How to stay sane in an age of division - Elif Shafak (2020)
Cet essai est une mise en garde. Au milieu d’une époque où l’anxiété se propage dans toute la population, on se sent submergé par un monde que l’on ne reconnait plus. Sur le web et aux nouvelles, nous sommes bombardés d’évènements négatifs, l’injustice et la souffrance règnent en maîtresses absolues. On dirait presque que nous sommes en constante situation de crise. La pandémie a retourné le monde, le conflit israelo-paléstinien continue de faire rage, des jeunes femmes sont exécutées en Iran, la guerre est revenue en Europe pour s’attaquer à l’Ukraine, des tremblements de terre violents secouent la Turquie.
La question que pose Elif Shafak est aussi simple qu’essentielle : Comment pouvons-nous continuer à nourrir l’espoir qui est en nous et continuer à croire que le monde se débat dans un combat vers le mieux ? En d’autres termes, comment garder notre sanité mentale en cet âge fracturé ?
Shafak met en garde contre les réseaux sociaux qui tendent à mettre les gens d’accord et servir leurs propres opinions. En fonction de vos préférences, ils vous servent les infos que vous voulez entendre, et vous font converser avec les profils qui sont d’accords avec vous. Convaincus de nos idées, elle-même confirmées par nos nourritures digitales, nous perdons notre faculté d’argumentation et la possibilité de confronter nos opinions avec leurs contraires. Le débat est mort, et il a fait place à des batailles de conviction. La pluralité n’est plus célébrée. Il n’y a plus que des camps idéologiques et identitaires, qui donnent naissance à une polarité néfaste : nous sommes avec ou contre, toute nuance est devenue impossible.

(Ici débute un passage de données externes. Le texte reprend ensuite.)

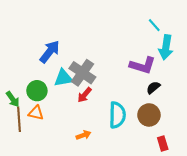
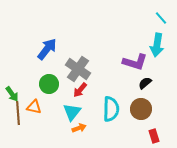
cyan line: (154, 25) -> (161, 18), moved
cyan triangle: (63, 78) -> (72, 112), moved, turned -42
green circle: (37, 91) -> (49, 84), moved

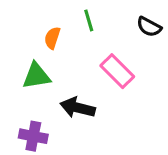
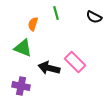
pink rectangle: (117, 71) -> (75, 62), moved
green triangle: (36, 76) -> (23, 48), turned 30

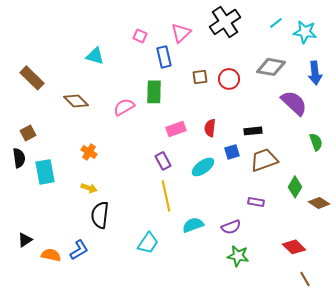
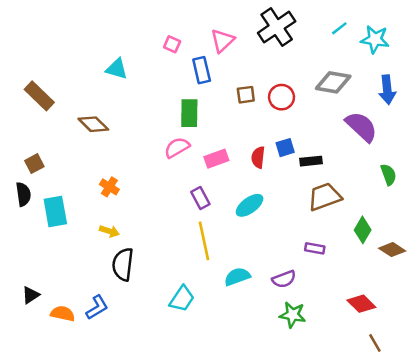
pink semicircle: (124, 107) -> (177, 148), moved
blue square: (232, 152) -> (285, 148), moved

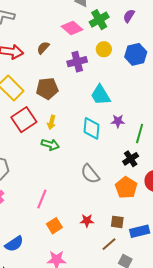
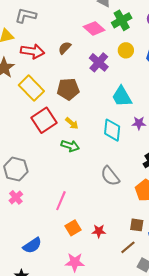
purple cross: (77, 62) -> (99, 62), turned -36
yellow arrow: (51, 122) -> (72, 123), turned -64
red star: (87, 221) -> (99, 231), moved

Et nous traversons également une crise de sens. Beaucoup de ce qui nous semblait acquis ne l’est plus. La démocratie elle-même nous montre qu’elle est finalement bien plus fragile que l’on veut bien l’imaginer. Nous avons perdu l’ancienne conviction que l’avenir sera plus généreux que le présent. L’idée d’un progrès constant est devenue grise et incertaine.
Le pire dans tout cela est que l’on se sent isolé. Dans une ère où le paraitre est maître, nous pensons tous être la seule victime de ce monde qui se déchire. D’un côté, nous sommes mitraillés par les images des vacances et des succès de notre entourage, en plus des nouvelles d’un monde en flamme. Émerge alors de nous un profond sentiment de solitude. Et c’est à ce moment qu’il faut se méfier des populismes qui promettent de guérir cette solitude et d’utiliser la haine et la tristesse du peuple pour “unir” sous une seule et même bannière. Qui aura quelque chose à y redire ? Gare aux solutions toutes faites en temps de crise, elles sont séduisantes, mais parfois meurtrières.
Une réflexion riche et enrichissante que je recommande à tous. Shafak nous donne les pistes pour rester calme et garder le cap, direction des jours meilleurs. “Nous avons tous les outils pour reconstruire notre société, changer nos manières de penser, réparer les inégalités et mettre fin aux discriminations, et choisir une sagesse plus profonde plutôt que des bribes d’information, choisir l’empathie au lieu de la haine, choisir l’humanisme au lieu du tribalisme, mais nous n’avons plus beaucoup de temps ou de marge d’erreur, alors que nous sommes en train de tuer la planète, notre seul foyer.” Un essai essentiel.